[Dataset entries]
----

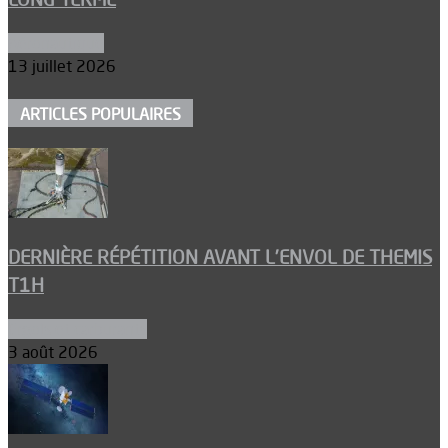
Aéronautique
13 juillet 2026
ARTICLES POPULAIRES
DERNIÈRE RÉPÉTITION AVANT L’ENVOL DE THEMIS
T1H
Ergols et carburants
3 août 2026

----

Omit every picture, then repeat the remaining data exactly as it appears above.

> Solution to this task:
Aéronautique
13 juillet 2026
ARTICLES POPULAIRES
DERNIÈRE RÉPÉTITION AVANT L’ENVOL DE THEMIS
T1H
Ergols et carburants
3 août 2026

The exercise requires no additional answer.